→ **The task**
The required output holds only the lines from the one containing "Image resolution: width=854" through the end of the material below, copied exactly, please, with no pictures.

→ **Records for processing**
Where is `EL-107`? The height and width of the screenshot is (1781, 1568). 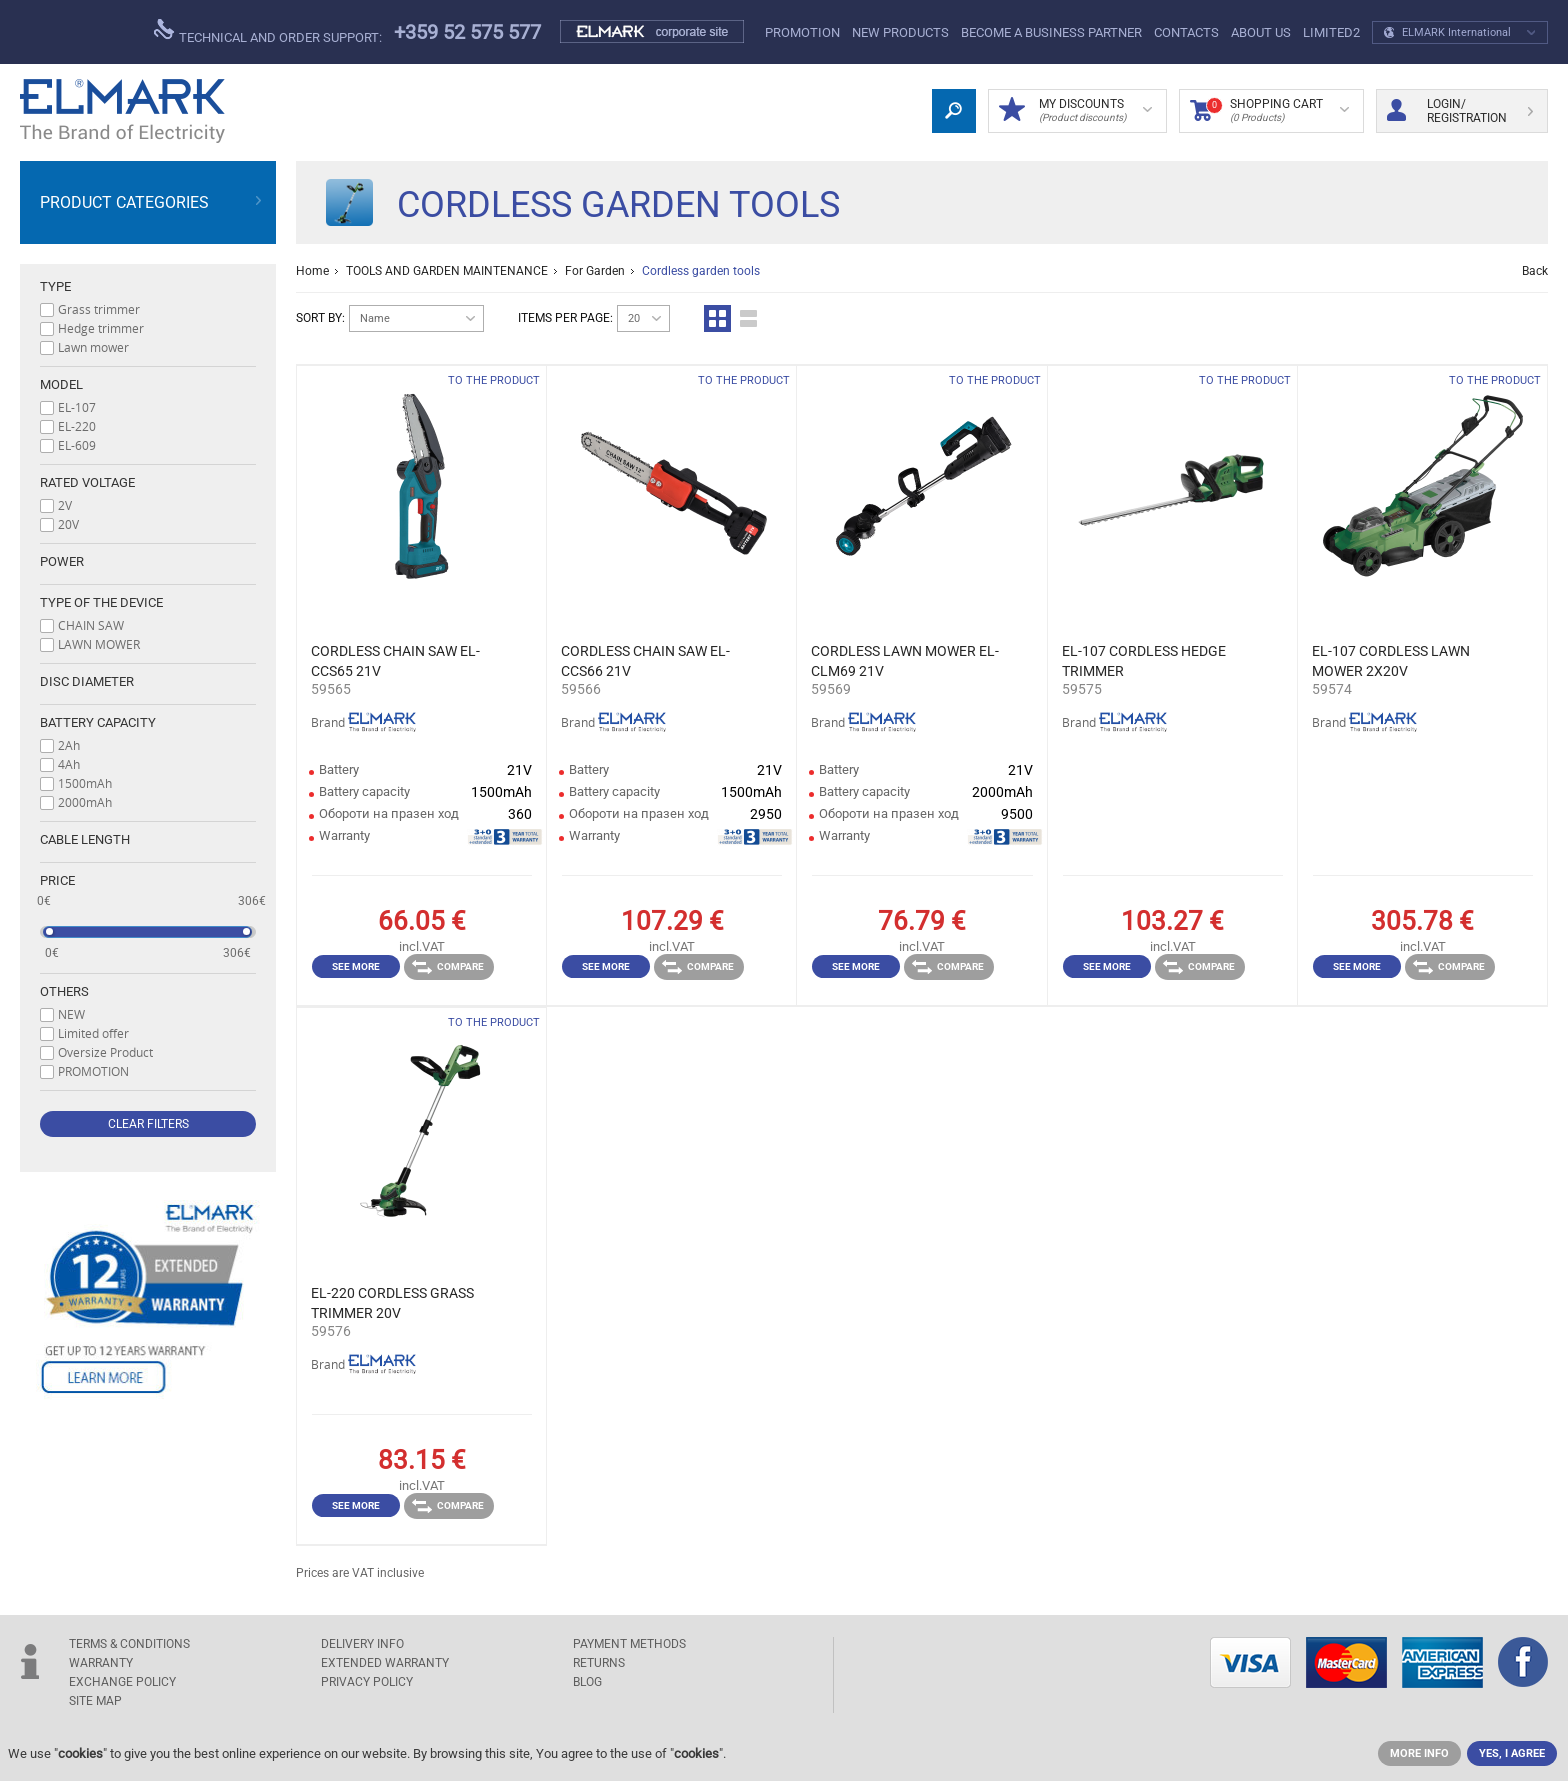
EL-107 is located at coordinates (77, 407).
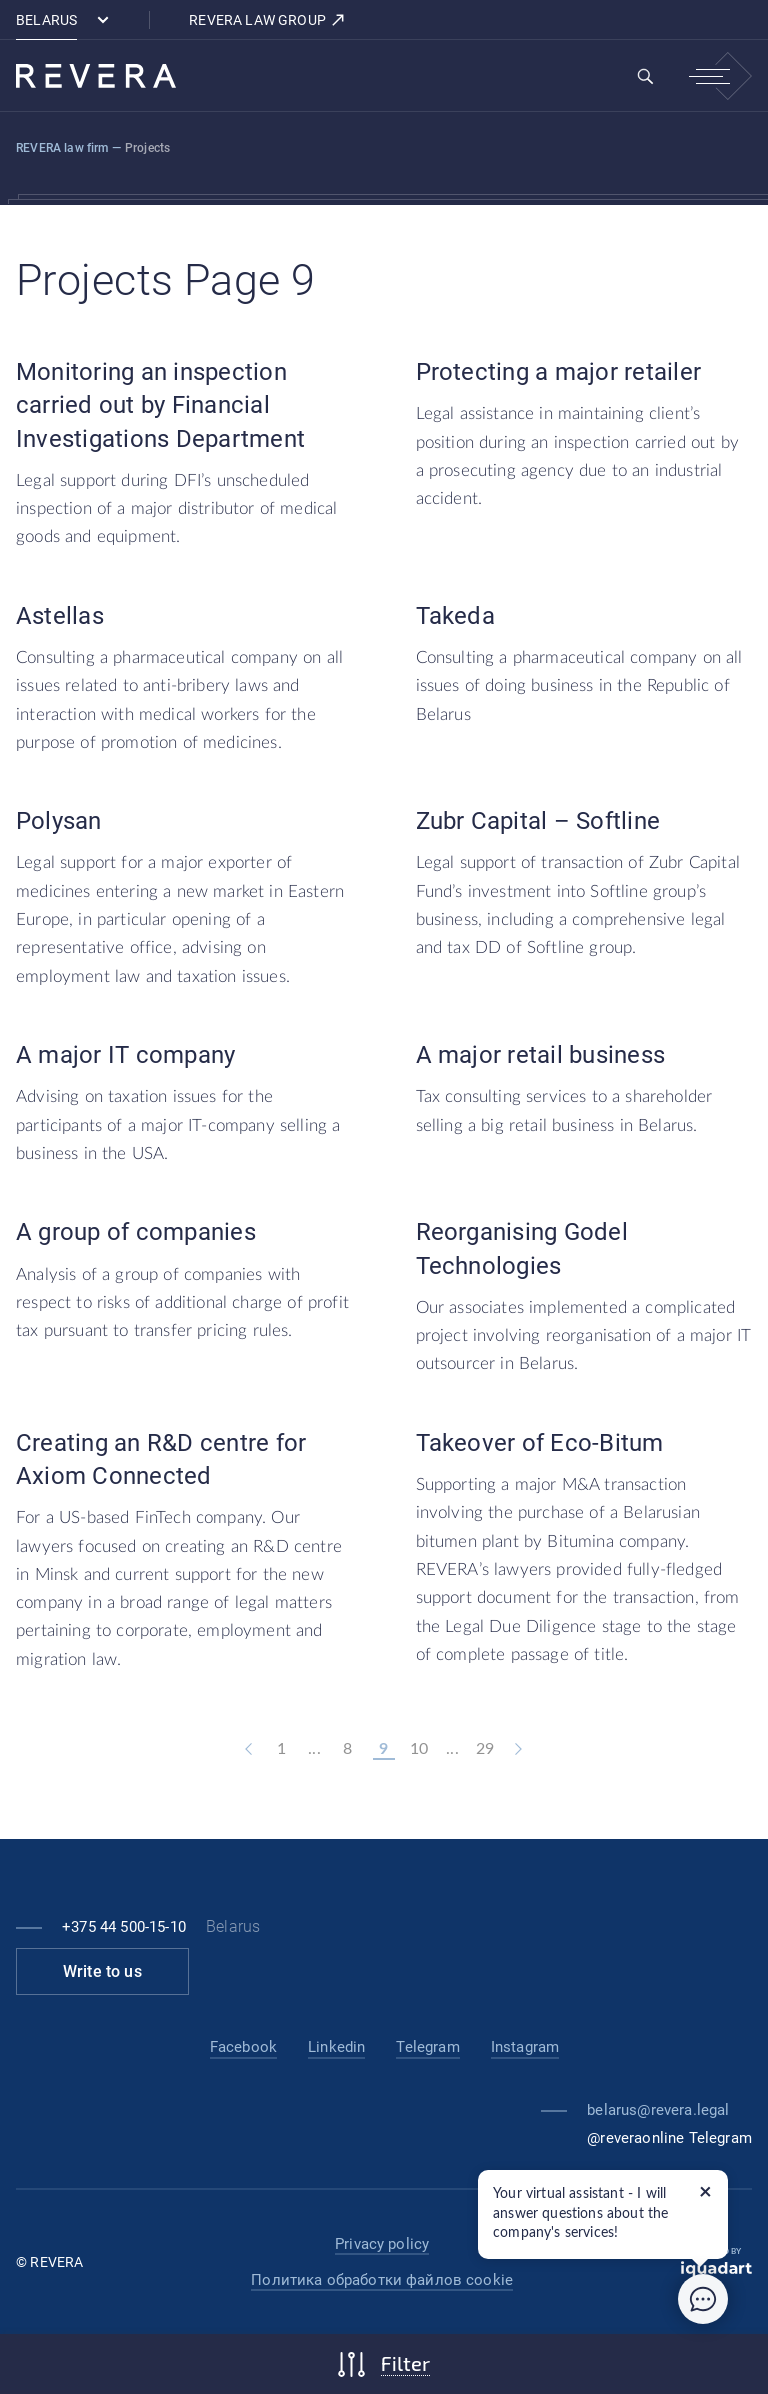  Describe the element at coordinates (267, 20) in the screenshot. I see `REVERA LAW GROUP` at that location.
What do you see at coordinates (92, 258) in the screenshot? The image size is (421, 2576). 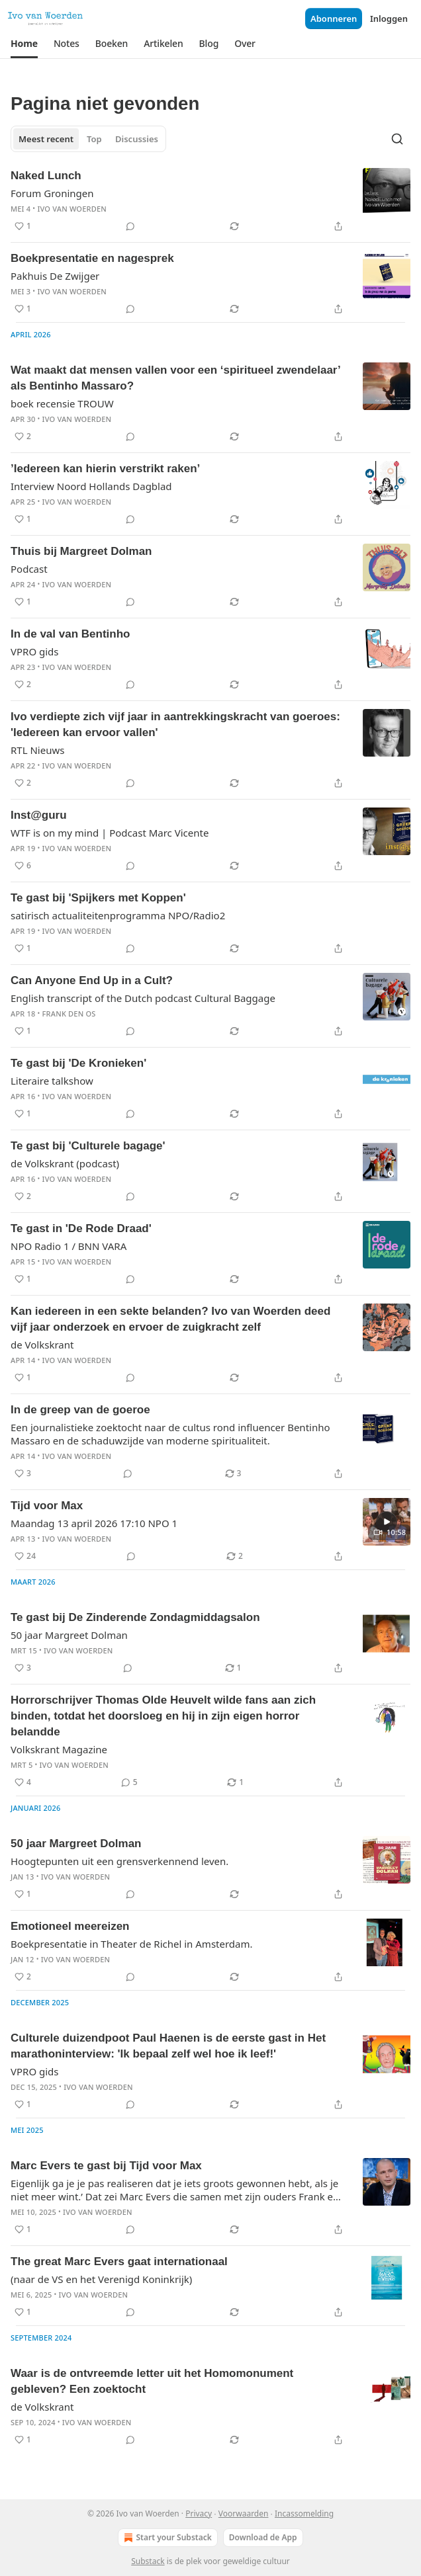 I see `Boekpresentatie en nagesprek` at bounding box center [92, 258].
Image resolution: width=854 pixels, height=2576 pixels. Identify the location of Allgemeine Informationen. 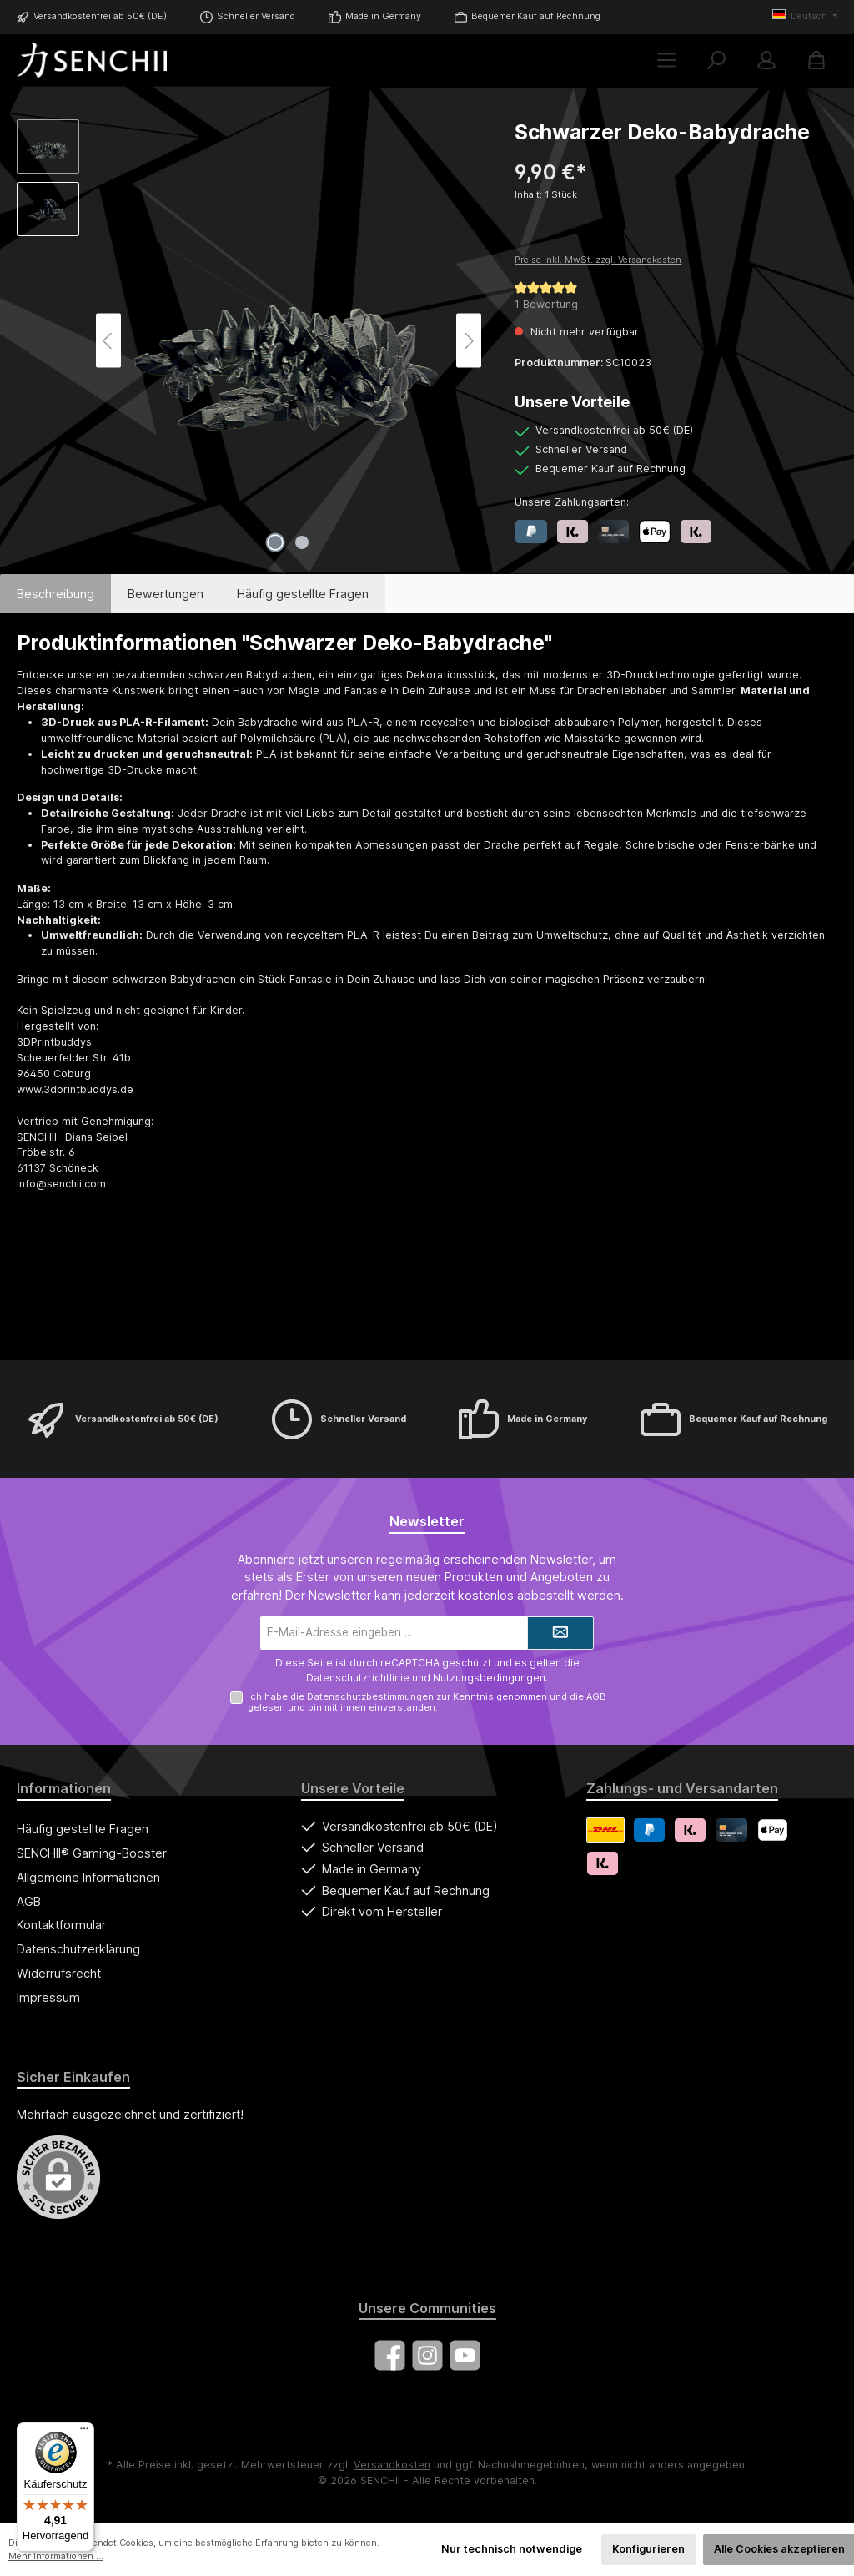
(88, 1877).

→ **Output**
Image resolution: width=854 pixels, height=2576 pixels. Identify the location of Allgemeine Informationen. 
(88, 1877).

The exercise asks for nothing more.